Ignoring every picture, transcribe the data in full as it stands.

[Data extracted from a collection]

◇ ◇ ◇ ◇ ◇

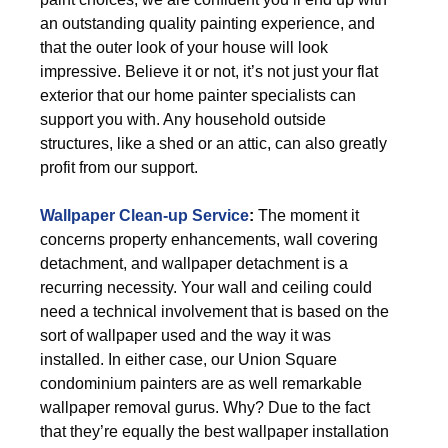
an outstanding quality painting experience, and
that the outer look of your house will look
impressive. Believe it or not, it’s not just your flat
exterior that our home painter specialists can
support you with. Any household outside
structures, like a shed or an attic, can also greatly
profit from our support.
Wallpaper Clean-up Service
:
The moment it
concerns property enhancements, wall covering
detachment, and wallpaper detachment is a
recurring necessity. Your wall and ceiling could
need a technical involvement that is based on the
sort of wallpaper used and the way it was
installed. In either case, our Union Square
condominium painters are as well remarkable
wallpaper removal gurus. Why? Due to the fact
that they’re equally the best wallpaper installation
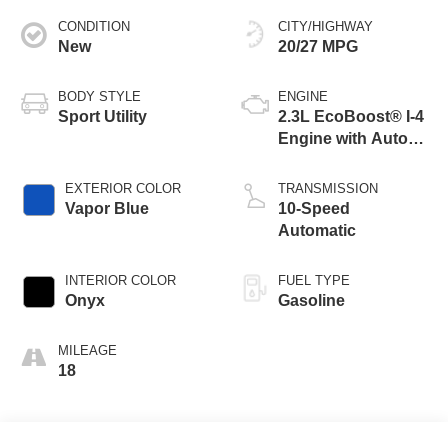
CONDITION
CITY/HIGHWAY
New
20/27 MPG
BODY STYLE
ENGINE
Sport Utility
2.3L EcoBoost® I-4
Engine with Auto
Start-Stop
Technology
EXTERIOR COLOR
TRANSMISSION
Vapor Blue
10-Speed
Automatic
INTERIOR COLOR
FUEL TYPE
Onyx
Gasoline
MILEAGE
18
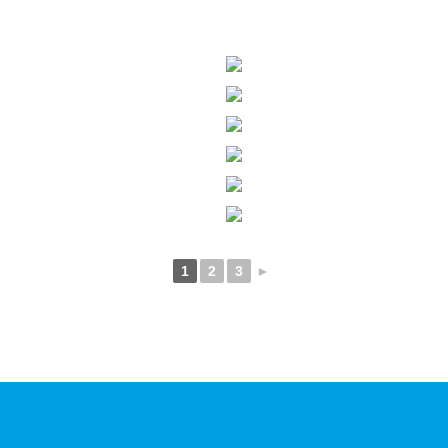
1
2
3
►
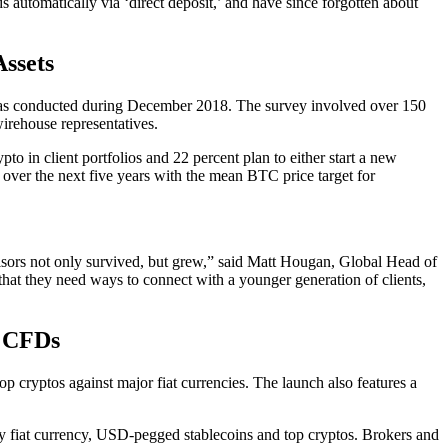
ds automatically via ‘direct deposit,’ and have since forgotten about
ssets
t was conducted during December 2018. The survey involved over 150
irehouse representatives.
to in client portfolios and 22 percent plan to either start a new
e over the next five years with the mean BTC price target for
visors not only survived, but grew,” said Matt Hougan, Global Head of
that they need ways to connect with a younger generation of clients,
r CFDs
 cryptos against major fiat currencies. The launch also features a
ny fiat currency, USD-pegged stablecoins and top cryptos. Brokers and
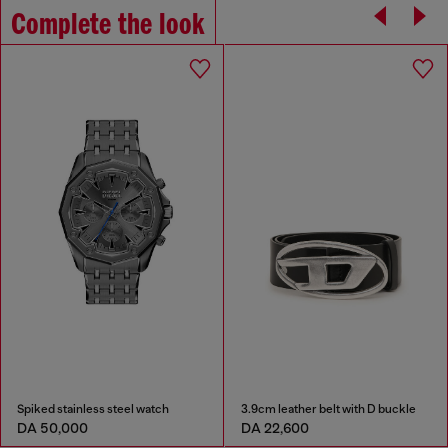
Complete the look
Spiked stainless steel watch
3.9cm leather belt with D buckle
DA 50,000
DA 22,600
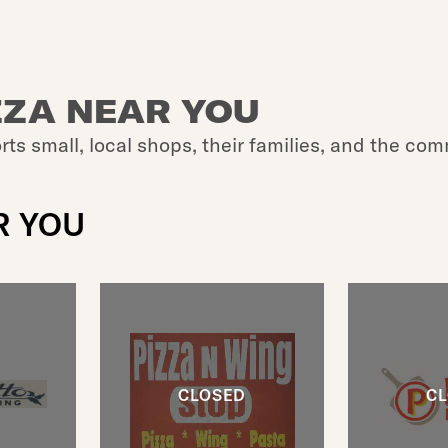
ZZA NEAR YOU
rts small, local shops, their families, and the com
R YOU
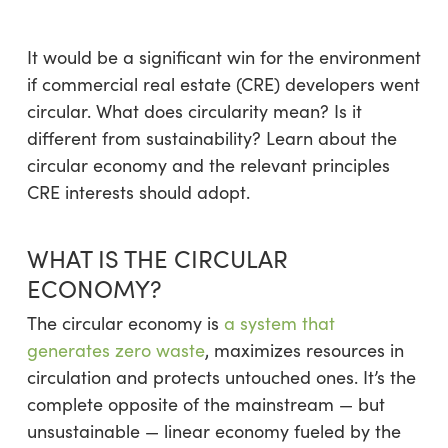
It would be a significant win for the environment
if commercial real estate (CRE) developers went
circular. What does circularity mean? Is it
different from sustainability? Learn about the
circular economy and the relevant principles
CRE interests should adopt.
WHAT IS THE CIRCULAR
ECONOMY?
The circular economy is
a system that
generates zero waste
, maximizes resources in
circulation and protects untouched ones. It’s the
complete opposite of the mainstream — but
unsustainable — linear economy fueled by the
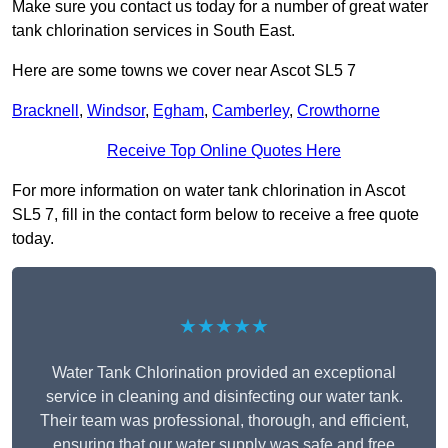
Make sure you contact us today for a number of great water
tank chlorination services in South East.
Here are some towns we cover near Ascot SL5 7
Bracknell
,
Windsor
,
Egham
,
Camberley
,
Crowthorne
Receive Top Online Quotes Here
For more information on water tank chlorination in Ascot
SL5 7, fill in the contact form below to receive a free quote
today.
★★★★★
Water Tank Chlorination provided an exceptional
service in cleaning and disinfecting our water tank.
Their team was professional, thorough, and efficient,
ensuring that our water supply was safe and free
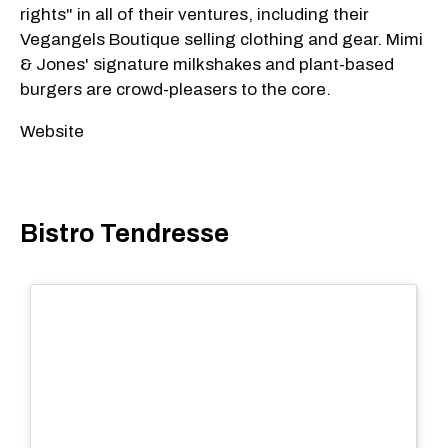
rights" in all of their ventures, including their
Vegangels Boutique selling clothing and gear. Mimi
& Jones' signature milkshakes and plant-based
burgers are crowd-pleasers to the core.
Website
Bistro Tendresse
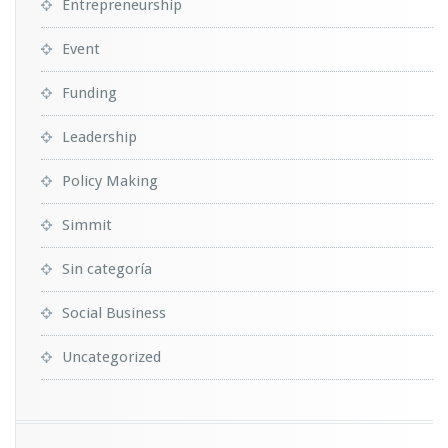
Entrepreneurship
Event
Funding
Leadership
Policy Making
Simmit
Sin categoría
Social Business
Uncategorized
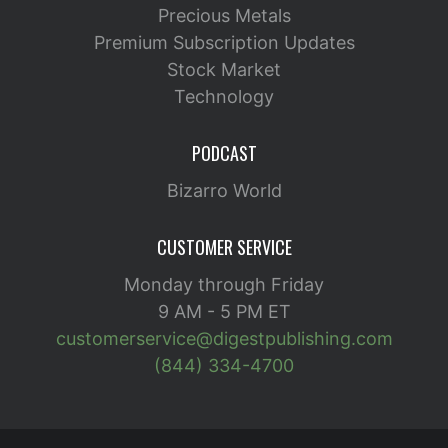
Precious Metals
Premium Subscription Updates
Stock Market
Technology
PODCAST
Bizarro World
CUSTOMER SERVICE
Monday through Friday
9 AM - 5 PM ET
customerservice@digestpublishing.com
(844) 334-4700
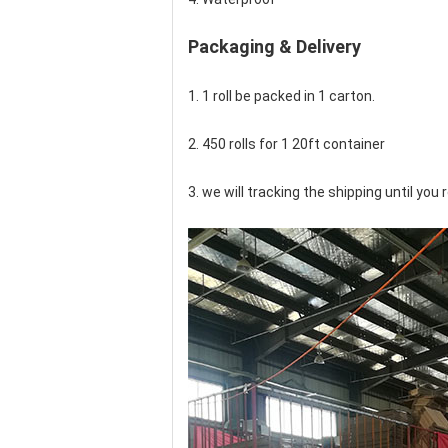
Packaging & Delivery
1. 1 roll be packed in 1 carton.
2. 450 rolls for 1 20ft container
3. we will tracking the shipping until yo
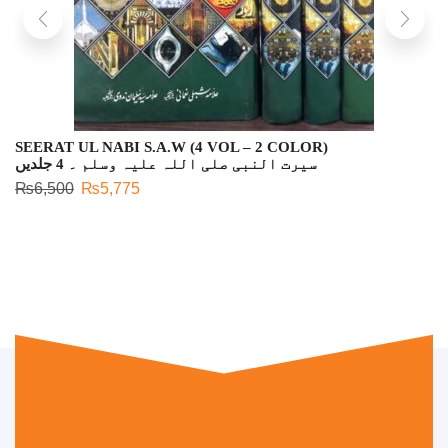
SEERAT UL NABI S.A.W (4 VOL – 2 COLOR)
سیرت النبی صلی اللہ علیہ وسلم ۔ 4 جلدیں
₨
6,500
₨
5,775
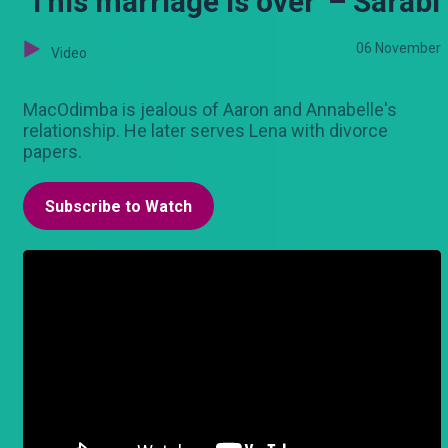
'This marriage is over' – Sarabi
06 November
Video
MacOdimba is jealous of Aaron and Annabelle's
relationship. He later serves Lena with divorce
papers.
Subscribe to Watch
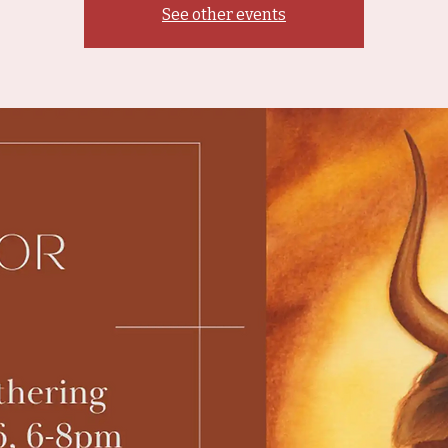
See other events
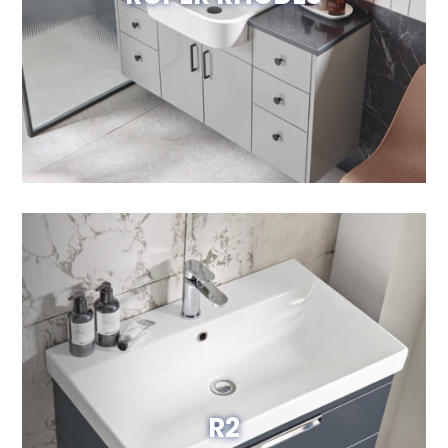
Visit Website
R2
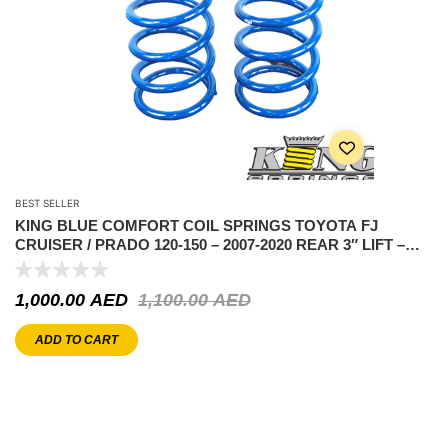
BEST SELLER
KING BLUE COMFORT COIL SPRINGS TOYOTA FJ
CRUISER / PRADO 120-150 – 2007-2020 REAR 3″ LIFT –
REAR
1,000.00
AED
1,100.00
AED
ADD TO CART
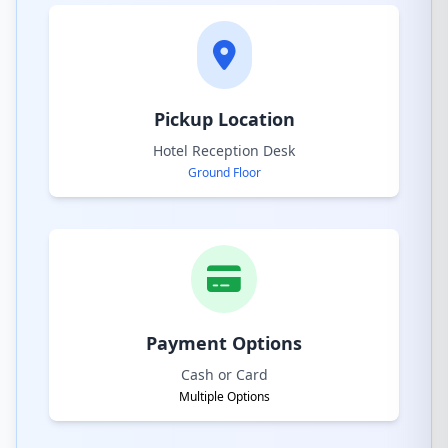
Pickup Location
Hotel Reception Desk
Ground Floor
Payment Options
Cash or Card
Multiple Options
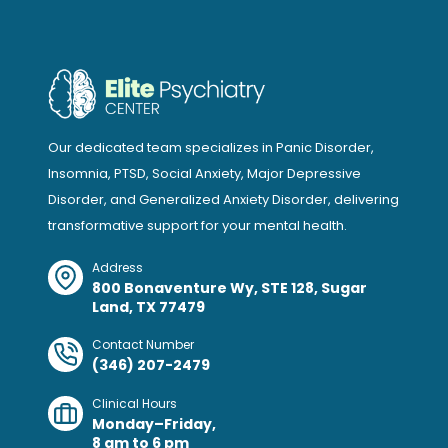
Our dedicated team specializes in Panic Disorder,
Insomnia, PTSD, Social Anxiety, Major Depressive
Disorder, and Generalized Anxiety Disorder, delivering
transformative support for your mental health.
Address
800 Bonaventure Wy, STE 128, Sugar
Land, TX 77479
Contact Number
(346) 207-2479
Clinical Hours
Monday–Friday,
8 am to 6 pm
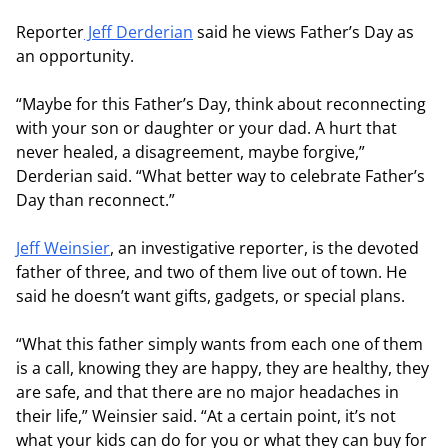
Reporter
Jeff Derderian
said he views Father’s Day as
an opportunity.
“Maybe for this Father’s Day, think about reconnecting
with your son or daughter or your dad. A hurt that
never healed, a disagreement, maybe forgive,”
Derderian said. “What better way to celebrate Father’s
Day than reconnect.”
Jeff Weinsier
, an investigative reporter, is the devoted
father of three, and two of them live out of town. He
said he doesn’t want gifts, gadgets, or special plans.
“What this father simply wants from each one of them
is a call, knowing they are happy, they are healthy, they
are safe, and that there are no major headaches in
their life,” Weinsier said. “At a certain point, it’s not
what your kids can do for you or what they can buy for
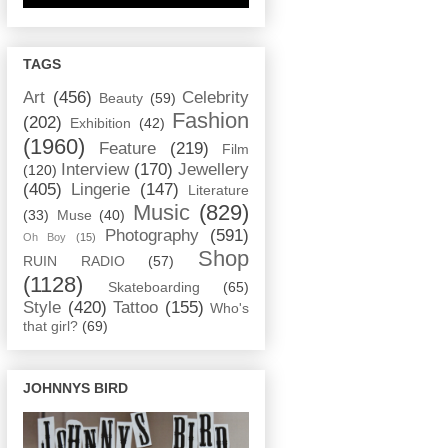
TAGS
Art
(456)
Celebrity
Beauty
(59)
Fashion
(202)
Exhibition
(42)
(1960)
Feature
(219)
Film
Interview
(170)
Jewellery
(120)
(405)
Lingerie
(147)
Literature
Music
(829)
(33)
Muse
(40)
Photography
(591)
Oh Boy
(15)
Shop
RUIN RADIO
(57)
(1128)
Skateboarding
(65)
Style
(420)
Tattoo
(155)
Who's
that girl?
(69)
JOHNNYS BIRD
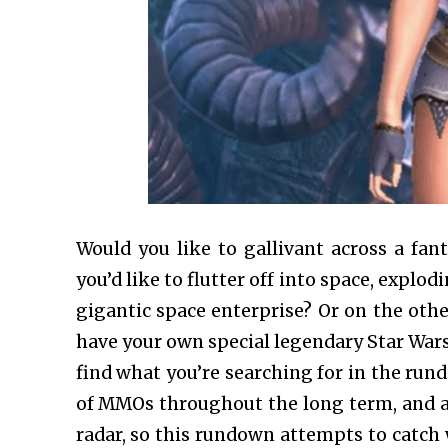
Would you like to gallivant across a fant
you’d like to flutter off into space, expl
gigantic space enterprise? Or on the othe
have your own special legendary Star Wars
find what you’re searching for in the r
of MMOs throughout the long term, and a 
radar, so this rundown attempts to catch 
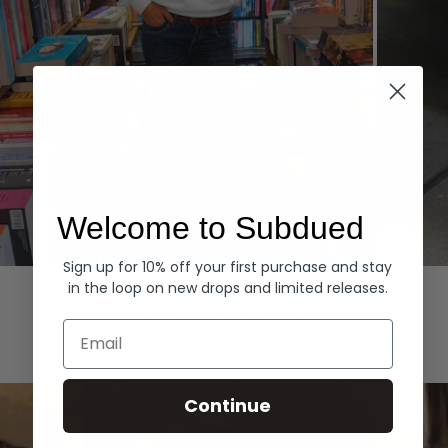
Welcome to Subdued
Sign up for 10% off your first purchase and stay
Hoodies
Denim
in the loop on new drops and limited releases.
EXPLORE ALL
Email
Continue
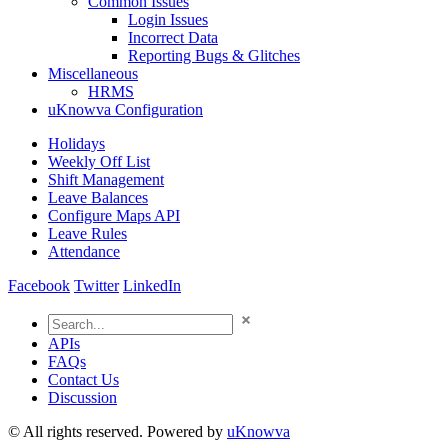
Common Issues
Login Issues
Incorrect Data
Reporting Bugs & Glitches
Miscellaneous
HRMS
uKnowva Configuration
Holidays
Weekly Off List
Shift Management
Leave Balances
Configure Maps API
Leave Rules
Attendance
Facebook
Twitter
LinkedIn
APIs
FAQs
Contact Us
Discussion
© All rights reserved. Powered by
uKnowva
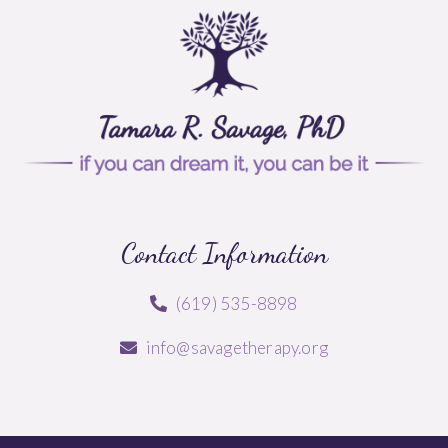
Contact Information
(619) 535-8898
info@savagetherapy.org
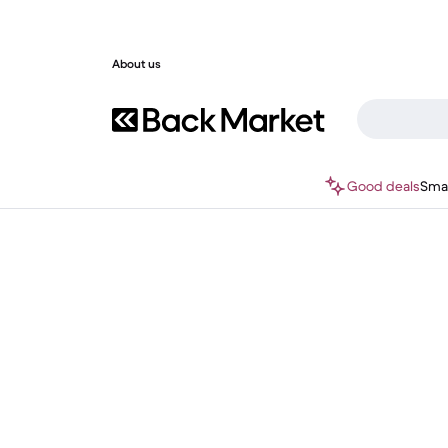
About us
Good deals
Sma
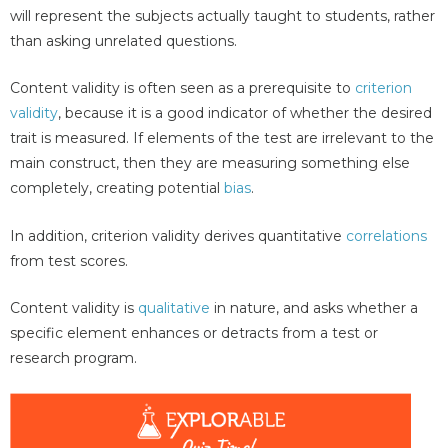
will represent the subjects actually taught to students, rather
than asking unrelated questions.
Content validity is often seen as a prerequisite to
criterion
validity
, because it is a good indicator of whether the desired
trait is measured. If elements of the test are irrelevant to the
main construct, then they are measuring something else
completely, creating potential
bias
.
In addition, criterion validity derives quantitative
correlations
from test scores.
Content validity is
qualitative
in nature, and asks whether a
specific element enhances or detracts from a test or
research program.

◇ ◇ ◇ ◇ ◇

*ANSWER BOX:*
an outstanding quality painting experience, and
that the outer look of your house will look
impressive. Believe it or not, it’s not just your flat
exterior that our home painter specialists can
support you with. Any household outside
structures, like a shed or an attic, can also greatly
profit from our support.
Wallpaper Clean-up Service
:
The moment it
concerns property enhancements, wall covering
detachment, and wallpaper detachment is a
recurring necessity. Your wall and ceiling could
need a technical involvement that is based on the
sort of wallpaper used and the way it was
installed. In either case, our Union Square
condominium painters are as well remarkable
wallpaper removal gurus. Why? Due to the fact
that they’re equally the best wallpaper installation
CONDITION
CITY/HIGHWAY
New
20/27 MPG
BODY STYLE
ENGINE
Sport Utility
2.3L EcoBoost® I-4
Engine with Auto
Start-Stop
Technology
EXTERIOR COLOR
TRANSMISSION
Vapor Blue
10-Speed
Automatic
INTERIOR COLOR
FUEL TYPE
Onyx
Gasoline
MILEAGE
18
1
2
3
►
ds automatically via ‘direct deposit,’ and have since forgotten about
ssets
t was conducted during December 2018. The survey involved over 150
irehouse representatives.
to in client portfolios and 22 percent plan to either start a new
e over the next five years with the mean BTC price target for
visors not only survived, but grew,” said Matt Hougan, Global Head of
that they need ways to connect with a younger generation of clients,
r CFDs
 cryptos against major fiat currencies. The launch also features a
ny fiat currency, USD-pegged stablecoins and top cryptos. Brokers and
Complete the look
Spiked stainless steel watch
3.9cm leather belt with D buckle
DA 50,000
DA 22,600
ZZA NEAR YOU
rts small, local shops, their families, and the com
R YOU
It would be a significant win for the environment
if commercial real estate (CRE) developers went
circular. What does circularity mean? Is it
different from sustainability? Learn about the
circular economy and the relevant principles
CRE interests should adopt.
WHAT IS THE CIRCULAR
ECONOMY?
The circular economy is
a system that
generates zero waste
, maximizes resources in
circulation and protects untouched ones. It’s the
complete opposite of the mainstream — but
unsustainable — linear economy fueled by the
Make sure you contact us today for a number of great water
tank chlorination services in South East.
Here are some towns we cover near Ascot SL5 7
Bracknell
,
Windsor
,
Egham
,
Camberley
,
Crowthorne
Receive Top Online Quotes Here
For more information on water tank chlorination in Ascot
SL5 7, fill in the contact form below to receive a free quote
today.
★★★★★
Water Tank Chlorination provided an exceptional
service in cleaning and disinfecting our water tank.
Their team was professional, thorough, and efficient,
ensuring that our water supply was safe and free
rights" in all of their ventures, including their
Vegangels Boutique selling clothing and gear. Mimi
& Jones' signature milkshakes and plant-based
burgers are crowd-pleasers to the core.
Website
Bistro Tendresse
Entrepreneurship
Event
Funding
Leadership
Policy Making
Simmit
Sin categoría
Social Business
Uncategorized
Precious Metals
Premium Subscription Updates
Stock Market
Technology
PODCAST
Bizarro World
CUSTOMER SERVICE
Monday through Friday
9 AM - 5 PM ET
customerservice@digestpublishing.com
(844) 334-4700
Packaging & Delivery
1. 1 roll be packed in 1 carton.
2. 450 rolls for 1 20ft container
3. we will tracking the shipping until yo
SEERAT UL NABI S.A.W (4 VOL – 2 COLOR)
سیرت النبی صلی اللہ علیہ وسلم ۔ 4 جلدیں
₨
6,500
₨
5,775
'This marriage is over' – Sarabi
06 November
Video
MacOdimba is jealous of Aaron and Annabelle's
relationship. He later serves Lena with divorce
papers.
Subscribe to Watch
See other events
Visit Website
R2
BEST SELLER
KING BLUE COMFORT COIL SPRINGS TOYOTA FJ
CRUISER / PRADO 120-150 – 2007-2020 REAR 3″ LIFT –
REAR
1,000.00
AED
1,100.00
AED
ADD TO CART
Pickup Location
Hotel Reception Desk
Ground Floor
Payment Options
Cash or Card
Multiple Options
Our dedicated team specializes in Panic Disorder,
Insomnia, PTSD, Social Anxiety, Major Depressive
Disorder, and Generalized Anxiety Disorder, delivering
transformative support for your mental health.
Address
800 Bonaventure Wy, STE 128, Sugar
Land, TX 77479
Contact Number
(346) 207-2479
Clinical Hours
Monday–Friday,
8 am to 6 pm
Reporter
Jeff Derderian
said he views Father’s Day as
an opportunity.
“Maybe for this Father’s Day, think about reconnecting
with your son or daughter or your dad. A hurt that
never healed, a disagreement, maybe forgive,”
Derderian said. “What better way to celebrate Father’s
Day than reconnect.”
Jeff Weinsier
, an investigative reporter, is the devoted
father of three, and two of them live out of town. He
said he doesn’t want gifts, gadgets, or special plans.
“What this father simply wants from each one of them
is a call, knowing they are happy, they are healthy, they
are safe, and that there are no major headaches in
their life,” Weinsier said. “At a certain point, it’s not
what your kids can do for you or what they can buy for
TAGS
Art
(456)
Celebrity
Beauty
(59)
Fashion
(202)
Exhibition
(42)
(1960)
Feature
(219)
Film
Interview
(170)
Jewellery
(120)
(405)
Lingerie
(147)
Literature
Music
(829)
(33)
Muse
(40)
Photography
(591)
Oh Boy
(15)
Shop
RUIN RADIO
(57)
(1128)
Skateboarding
(65)
Style
(420)
Tattoo
(155)
Who's
that girl?
(69)
JOHNNYS BIRD
Would you like to gallivant across a fant
you’d like to flutter off into space, expl
gigantic space enterprise? Or on the othe
have your own special legendary Star Wars
find what you’re searching for in the r
of MMOs throughout the long term, and a 
radar, so this rundown attempts to catch 
Welcome to Subdued
Sign up for 10% off your first purchase and stay
Hoodies
Denim
in the loop on new drops and limited releases.
EXPLORE ALL
Email
Continue
Common Issues
Login Issues
Incorrect Data
Reporting Bugs & Glitches
Miscellaneous
HRMS
uKnowva Configuration
Holidays
Weekly Off List
Shift Management
Leave Balances
Configure Maps API
Leave Rules
Attendance
Facebook
Twitter
LinkedIn
APIs
FAQs
Contact Us
Discussion
© All rights reserved. Powered by
uKnowva
Contact Information
(619) 535-8898
info@savagetherapy.org
About us
Good deals
Sma
will represent the subjects actually taught to students, rather
than asking unrelated questions.
Content validity is often seen as a prerequisite to
criterion
validity
, because it is a good indicator of whether the desired
trait is measured. If elements of the test are irrelevant to the
main construct, then they are measuring something else
completely, creating potential
bias
.
In addition, criterion validity derives quantitative
correlations
from test scores.
Content validity is
qualitative
in nature, and asks whether a
specific element enhances or detracts from a test or
research program.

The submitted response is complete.